10 design elements to consider before building an analytical model

Building a great house takes careful, thoughtful planning – starting with the foundation. Even if you’re lured by the promise of ocean views and a great tan, you should still heed the old saying and never build a house on sand. You need to be mindful of the future and create a flawless construction plan to ensure it can be enjoyed for generations to come.

The same advice applies to building an analytical model. It’s easy to get caught up in the grand design of what you might achieve, but enthusiasm won’t replace a rock-solid foundation. While it may be tempting to just start building your models and hoping for the best, you should exercise care or your project may collapse later on.

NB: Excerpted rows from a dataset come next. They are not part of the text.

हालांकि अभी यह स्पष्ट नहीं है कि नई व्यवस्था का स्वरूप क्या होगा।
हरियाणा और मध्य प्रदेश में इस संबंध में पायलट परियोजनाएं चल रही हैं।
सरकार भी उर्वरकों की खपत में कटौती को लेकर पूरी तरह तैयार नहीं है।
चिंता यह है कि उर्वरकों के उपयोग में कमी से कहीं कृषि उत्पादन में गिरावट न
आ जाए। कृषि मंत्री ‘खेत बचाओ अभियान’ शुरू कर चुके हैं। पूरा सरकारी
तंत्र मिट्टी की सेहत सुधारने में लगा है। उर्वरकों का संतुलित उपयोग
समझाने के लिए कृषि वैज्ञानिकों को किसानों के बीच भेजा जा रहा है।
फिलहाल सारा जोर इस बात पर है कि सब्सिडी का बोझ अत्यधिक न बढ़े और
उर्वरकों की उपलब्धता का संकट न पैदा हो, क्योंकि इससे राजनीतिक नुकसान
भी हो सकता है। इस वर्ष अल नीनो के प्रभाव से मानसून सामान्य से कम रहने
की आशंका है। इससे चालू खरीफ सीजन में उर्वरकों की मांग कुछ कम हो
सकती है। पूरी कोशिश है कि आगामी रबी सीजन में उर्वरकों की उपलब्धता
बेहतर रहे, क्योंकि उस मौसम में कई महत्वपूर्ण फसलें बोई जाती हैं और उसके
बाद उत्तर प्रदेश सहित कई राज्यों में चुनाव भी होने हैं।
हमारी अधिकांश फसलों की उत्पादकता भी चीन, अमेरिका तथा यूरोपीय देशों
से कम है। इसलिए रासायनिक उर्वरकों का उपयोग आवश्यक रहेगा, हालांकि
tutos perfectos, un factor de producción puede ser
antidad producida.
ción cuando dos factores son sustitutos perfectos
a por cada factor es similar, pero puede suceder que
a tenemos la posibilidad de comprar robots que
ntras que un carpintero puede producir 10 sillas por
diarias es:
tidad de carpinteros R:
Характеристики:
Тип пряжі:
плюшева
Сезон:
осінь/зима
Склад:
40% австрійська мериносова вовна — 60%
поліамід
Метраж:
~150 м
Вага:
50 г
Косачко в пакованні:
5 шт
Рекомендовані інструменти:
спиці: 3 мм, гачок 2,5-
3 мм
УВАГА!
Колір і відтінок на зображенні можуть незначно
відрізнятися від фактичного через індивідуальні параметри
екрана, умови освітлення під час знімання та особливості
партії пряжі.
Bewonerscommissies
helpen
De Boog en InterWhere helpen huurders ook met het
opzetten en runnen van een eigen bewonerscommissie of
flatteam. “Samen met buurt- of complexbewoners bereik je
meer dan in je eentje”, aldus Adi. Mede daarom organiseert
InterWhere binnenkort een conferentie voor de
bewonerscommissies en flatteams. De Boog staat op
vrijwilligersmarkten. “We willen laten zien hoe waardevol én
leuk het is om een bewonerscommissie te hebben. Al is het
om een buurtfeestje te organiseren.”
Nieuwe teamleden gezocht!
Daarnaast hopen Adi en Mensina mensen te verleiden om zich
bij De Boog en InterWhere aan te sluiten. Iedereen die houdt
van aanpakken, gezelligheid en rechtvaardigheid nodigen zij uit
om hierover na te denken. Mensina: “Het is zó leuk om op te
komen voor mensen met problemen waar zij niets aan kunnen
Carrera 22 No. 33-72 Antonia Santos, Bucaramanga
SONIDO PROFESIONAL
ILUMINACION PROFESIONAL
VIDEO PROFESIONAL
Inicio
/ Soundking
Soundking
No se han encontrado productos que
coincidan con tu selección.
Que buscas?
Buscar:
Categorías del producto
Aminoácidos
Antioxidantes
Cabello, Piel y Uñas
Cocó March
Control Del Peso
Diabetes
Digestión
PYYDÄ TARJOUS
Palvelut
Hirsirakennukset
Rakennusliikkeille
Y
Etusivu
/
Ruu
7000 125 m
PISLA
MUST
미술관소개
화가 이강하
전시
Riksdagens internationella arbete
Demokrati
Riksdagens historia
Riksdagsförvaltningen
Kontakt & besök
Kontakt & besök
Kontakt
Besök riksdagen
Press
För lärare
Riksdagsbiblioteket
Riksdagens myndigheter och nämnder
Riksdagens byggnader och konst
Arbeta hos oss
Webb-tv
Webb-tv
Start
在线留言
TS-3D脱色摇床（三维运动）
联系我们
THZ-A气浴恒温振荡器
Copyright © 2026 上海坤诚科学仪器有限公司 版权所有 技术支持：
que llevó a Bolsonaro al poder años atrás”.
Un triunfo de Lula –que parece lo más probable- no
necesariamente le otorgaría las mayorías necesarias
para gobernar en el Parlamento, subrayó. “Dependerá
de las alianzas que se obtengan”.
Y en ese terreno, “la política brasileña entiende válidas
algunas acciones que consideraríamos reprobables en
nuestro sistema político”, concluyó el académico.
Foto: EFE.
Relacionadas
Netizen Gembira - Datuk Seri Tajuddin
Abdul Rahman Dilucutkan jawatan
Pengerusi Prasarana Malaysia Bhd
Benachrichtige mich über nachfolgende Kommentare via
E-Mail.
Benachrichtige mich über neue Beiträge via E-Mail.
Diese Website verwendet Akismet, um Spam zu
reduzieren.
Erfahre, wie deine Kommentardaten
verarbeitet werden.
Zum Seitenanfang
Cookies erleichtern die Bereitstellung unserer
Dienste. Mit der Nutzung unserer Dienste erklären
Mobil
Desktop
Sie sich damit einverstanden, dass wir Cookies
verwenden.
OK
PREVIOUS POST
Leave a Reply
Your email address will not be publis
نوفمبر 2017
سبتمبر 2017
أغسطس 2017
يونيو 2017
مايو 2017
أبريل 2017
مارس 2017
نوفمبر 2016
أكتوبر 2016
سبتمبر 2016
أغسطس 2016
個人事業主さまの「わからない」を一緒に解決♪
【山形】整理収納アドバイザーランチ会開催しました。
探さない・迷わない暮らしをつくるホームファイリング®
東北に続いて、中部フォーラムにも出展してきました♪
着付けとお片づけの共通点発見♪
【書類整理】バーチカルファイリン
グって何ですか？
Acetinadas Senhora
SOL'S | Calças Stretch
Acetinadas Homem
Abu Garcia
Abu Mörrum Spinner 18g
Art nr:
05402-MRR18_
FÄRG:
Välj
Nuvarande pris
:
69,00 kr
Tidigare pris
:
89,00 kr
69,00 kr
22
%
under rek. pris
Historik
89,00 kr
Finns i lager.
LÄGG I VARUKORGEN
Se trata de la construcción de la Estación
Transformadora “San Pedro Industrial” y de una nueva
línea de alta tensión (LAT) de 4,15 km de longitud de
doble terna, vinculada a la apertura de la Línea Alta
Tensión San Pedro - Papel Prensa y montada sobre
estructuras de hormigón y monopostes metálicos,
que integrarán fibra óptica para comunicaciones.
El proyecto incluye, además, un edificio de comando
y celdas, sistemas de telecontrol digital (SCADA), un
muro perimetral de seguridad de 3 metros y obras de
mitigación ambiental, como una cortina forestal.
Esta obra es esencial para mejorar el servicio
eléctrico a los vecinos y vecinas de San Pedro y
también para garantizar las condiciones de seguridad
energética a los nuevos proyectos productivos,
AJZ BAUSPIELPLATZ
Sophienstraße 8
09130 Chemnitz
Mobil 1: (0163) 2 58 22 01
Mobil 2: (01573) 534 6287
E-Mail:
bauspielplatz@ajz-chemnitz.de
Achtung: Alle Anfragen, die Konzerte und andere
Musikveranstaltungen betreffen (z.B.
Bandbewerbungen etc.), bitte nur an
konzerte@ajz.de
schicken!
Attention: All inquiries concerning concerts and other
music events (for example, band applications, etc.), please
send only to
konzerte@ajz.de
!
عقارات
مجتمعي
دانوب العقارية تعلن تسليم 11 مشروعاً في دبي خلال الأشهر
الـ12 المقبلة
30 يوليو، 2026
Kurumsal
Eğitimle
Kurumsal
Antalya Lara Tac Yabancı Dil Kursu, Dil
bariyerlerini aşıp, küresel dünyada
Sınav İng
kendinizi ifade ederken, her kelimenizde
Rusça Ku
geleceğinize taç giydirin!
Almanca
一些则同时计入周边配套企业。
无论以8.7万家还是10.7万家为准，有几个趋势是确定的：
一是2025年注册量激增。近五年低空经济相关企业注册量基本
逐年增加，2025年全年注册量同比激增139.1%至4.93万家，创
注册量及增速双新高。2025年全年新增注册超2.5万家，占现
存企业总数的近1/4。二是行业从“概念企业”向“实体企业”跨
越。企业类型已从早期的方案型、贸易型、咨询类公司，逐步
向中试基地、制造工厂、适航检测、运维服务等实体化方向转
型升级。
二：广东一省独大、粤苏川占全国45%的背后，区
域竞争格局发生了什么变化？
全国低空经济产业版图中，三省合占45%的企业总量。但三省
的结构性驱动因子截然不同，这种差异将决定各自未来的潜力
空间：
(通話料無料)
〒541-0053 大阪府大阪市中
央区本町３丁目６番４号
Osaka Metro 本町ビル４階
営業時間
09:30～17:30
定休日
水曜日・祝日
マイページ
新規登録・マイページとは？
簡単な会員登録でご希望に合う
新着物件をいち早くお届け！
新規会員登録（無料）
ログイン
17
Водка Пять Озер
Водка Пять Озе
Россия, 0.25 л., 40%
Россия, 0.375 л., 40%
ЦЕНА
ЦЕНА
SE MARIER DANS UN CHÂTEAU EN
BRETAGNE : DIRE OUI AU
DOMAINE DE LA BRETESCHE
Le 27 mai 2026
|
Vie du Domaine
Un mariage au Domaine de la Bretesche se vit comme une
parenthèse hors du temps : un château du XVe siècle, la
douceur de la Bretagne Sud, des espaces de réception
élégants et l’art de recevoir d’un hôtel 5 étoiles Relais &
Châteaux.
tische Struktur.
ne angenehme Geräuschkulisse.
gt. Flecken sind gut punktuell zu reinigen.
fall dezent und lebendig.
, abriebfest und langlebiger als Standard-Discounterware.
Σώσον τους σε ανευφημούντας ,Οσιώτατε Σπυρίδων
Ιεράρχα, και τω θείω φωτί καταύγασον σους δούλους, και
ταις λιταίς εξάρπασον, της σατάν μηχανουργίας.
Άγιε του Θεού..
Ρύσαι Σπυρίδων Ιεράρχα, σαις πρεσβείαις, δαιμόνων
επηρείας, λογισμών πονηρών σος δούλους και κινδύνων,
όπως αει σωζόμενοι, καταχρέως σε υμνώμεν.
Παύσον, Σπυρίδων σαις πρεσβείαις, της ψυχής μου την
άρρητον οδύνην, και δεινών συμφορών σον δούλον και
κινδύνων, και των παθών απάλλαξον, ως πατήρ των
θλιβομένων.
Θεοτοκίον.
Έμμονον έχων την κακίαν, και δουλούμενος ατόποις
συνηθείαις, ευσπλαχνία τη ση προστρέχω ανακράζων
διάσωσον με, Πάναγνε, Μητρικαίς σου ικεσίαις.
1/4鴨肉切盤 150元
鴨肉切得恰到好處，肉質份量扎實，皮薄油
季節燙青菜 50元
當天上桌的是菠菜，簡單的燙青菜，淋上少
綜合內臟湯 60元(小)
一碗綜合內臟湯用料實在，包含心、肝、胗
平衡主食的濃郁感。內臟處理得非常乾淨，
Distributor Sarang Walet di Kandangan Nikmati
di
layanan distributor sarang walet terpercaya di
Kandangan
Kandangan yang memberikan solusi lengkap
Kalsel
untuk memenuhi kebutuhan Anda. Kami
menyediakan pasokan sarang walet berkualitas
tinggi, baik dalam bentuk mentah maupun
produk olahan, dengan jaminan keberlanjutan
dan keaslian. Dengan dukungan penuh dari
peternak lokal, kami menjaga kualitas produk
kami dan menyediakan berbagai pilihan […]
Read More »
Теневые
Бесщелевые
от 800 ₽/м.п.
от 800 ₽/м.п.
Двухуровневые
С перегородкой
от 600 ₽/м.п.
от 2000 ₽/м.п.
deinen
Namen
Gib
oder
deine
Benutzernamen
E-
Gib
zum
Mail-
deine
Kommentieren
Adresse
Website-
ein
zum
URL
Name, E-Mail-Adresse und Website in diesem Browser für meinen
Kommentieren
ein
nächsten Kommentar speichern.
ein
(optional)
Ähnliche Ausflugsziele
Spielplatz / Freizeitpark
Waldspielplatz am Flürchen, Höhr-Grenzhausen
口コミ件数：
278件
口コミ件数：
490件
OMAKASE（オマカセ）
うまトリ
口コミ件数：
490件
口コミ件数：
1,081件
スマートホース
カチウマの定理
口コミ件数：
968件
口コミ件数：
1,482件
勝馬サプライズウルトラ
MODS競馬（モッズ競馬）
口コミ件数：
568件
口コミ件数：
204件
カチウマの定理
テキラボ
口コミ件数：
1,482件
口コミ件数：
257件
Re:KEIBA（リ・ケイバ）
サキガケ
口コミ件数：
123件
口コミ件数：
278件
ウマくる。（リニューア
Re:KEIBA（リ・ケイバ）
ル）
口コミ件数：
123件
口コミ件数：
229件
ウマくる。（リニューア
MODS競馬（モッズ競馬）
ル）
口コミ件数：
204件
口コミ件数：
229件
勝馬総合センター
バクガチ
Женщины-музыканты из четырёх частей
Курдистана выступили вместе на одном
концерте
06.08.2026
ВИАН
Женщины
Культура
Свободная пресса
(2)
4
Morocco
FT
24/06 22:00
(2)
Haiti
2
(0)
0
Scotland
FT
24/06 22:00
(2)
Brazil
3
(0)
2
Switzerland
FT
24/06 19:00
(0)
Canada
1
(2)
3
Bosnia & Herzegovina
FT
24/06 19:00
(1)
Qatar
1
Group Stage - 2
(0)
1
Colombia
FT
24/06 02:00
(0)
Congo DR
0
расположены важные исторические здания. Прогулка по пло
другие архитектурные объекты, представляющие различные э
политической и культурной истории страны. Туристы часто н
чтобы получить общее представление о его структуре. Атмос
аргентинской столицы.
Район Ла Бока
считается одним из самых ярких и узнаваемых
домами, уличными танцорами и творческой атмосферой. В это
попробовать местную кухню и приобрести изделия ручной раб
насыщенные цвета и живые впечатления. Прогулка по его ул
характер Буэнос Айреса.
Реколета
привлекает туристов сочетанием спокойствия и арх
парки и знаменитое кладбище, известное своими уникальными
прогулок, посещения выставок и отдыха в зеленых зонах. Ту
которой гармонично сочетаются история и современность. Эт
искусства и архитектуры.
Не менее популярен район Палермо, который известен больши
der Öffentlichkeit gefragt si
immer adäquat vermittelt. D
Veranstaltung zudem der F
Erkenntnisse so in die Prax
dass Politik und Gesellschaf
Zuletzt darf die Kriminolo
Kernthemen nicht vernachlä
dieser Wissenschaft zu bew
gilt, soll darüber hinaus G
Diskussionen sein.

Here are some questions to get you started on a good design path:

  1. Who needs to access the results? Will the results be provided to a case manager or investigator?
  2. What do users need to see? Do I need to push out a score or a list to them? Do they need to know why? Do they need to see all of the data or only those cases that are relevant?
  3. Do I need to be able to explain and defend what the model is doing, or is a score enough?
  4. What systems do I need to integrate this solution with? Are they working in a reporting or case management system? Or an inventory planning system? Can I extend it? Do I need to add case management?
  5. Do users need to view results in real time? Is batch the way to go?
  6. Will I need to use a hybrid approach, or will we be using one model?
  7. Are users going to score multiple things at once (like a recommendation engine), or are they predicting one outcome at a time?
  8. What data will be available at the time users want to score?
  9. What is acceptable model performance?
  10. How will you measure success?

 

Remember that all advanced analytics go out of date and must be updated. Unfortunately, many organizations fail to update their models because it is too difficult. Not the model-building part, but the redeployment part. So make sure that you plan for this ahead of time. In some cases, especially in online retail, they need to be changed daily; others may not even require an annual refresh.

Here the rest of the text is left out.